À L’ORIGINE, UNE CONJONCTION DE CHOCS
Le fardeau de la dette devient de plus en plus insupportable pour l’Afrique. Selon le Fmi, 21 pays en Afrique subsaharienne sont soit en situation de surendettement ou en risque élevé de surendettement. Une situation « assez alarmante ».

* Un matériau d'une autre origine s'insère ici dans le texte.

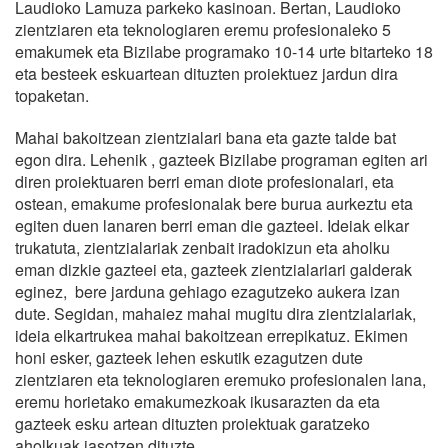
Laudioko Lamuza parkeko kasinoan. Bertan, Laudioko
zientziaren eta teknologiaren eremu profesionaleko 5
emakumek eta Bizilabe programako 10-14 urte bitarteko 18
eta besteek eskuartean dituzten proiektuez jardun dira
topaketan.
Mahai bakoitzean zientzialari bana eta gazte talde bat
egon dira. Lehenik , gazteek Bizilabe programan egiten ari
diren proiektuaren berri eman diote profesionalari, eta
ostean, emakume profesionalak bere burua aurkeztu eta
egiten duen lanaren berri eman die gazteei. Ideiak elkar
trukatuta, zientzialariak zenbait iradokizun eta aholku
eman dizkie gazteei eta, gazteek zientzialariari galderak
eginez, bere jarduna gehiago ezagutzeko aukera izan
dute. Segidan, mahaiez mahai mugitu dira zientzialariak,
ideia elkartrukea mahai bakoitzean errepikatuz. Ekimen
honi esker, gazteek lehen eskutik ezagutzen dute
zientziaren eta teknologiaren eremuko profesionalen lana,
eremu horietako emakumezkoak ikusarazten da eta
gazteek esku artean dituzten proiektuak garatzeko
aholkuak jasotzen dituzte.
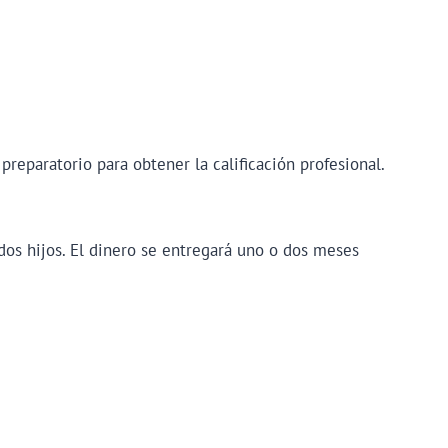
reparatorio para obtener la calificación profesional.
dos hijos. El dinero se entregará uno o dos meses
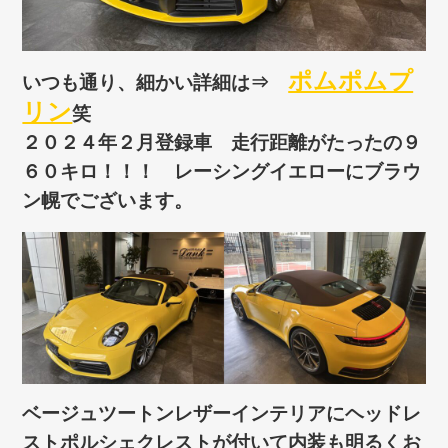
ポムポムプ
いつも通り、細かい詳細は⇒
リン
笑
２０２４年２月登録車 走行距離がたったの９
６０キロ！！！ レーシングイエローにブラウ
ン幌でございます。
ベージュツートンレザーインテリアにヘッドレ
ストポルシェクレストが付いて内装も明るくお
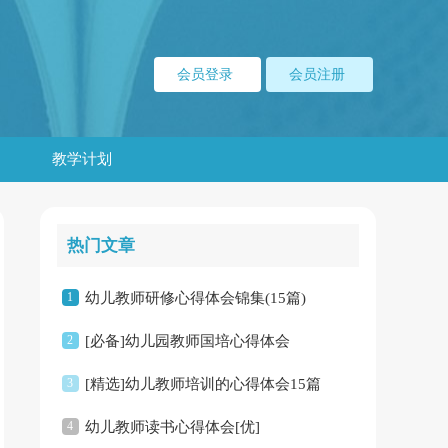
会员登录
会员注册
教学计划
热门文章
1
幼儿教师研修心得体会锦集(15篇)
2
[必备]幼儿园教师国培心得体会
3
[精选]幼儿教师培训的心得体会15篇
4
幼儿教师读书心得体会[优]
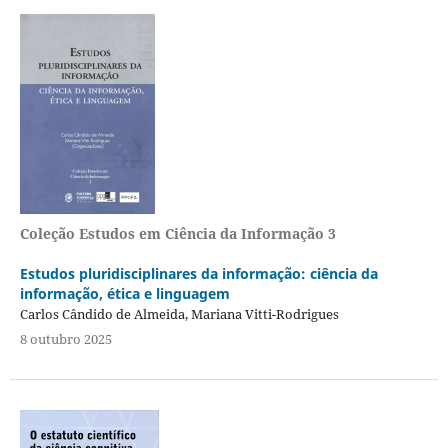
Coleção Estudos em Ciência da Informação 3
Estudos pluridisciplinares da informação: ciência da
informação, ética e linguagem
Carlos Cândido de Almeida, Mariana Vitti-Rodrigues
8 outubro 2025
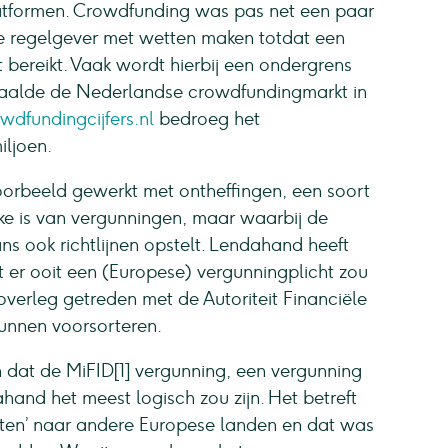
tformen. Crowdfunding was pas net een paar
e regelgever met wetten maken totdat een
bereikt. Vaak wordt hierbij een ondergrens
haalde de Nederlandse crowdfundingmarkt in
dfundingcijfers.nl
bedroeg het
iljoen.
voorbeeld gewerkt met ontheffingen, een soort
e is van vergunningen, maar waarbij de
s ook richtlijnen opstelt. Lendahand heeft
t er ooit een (Europese) vergunningplicht zou
overleg getreden met de Autoriteit Financiële
unnen voorsorteren.
dat de MiFID[1] vergunning, een vergunning
and het meest logisch zou zijn. Het betreft
orten’ naar andere Europese landen en dat was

Le fardeau de la dette devient de plus en plus insupportable pour l’Afrique. Selon le Fmi, 21 pays en Afrique subsaharienne sont soit en situation de surendettement ou en risque élevé de surendettement. Une situation « assez alarmante ». Pour comprendre les enjeux de la nouvelle crise de la dette en Afrique, nous sommes allés à la rencontre de Daouda Sembène, Ceo d’AfriCatalyst, une société mondiale de conseil en développement basée à Dakar. Cet économiste qui a débuté sa carrière à la Banque mondiale est bien placé pour aborder cette question puisque durant sa carrière, il a notamment eu à siéger au Conseil d’administration du Fmi (il y a représenté 23 pays africains) et comme conseiller technique du Ministre de l’Économie et des Finances entre 2015 et 2016. M. Sembène a également été Ministre conseiller sur les questions économiques et financières à la Présidence de la République entre 2019 et 2020. Dans ce premier volet de notre entretien, il revient sur les causes de cette nouvelle crise de la dette en Afrique.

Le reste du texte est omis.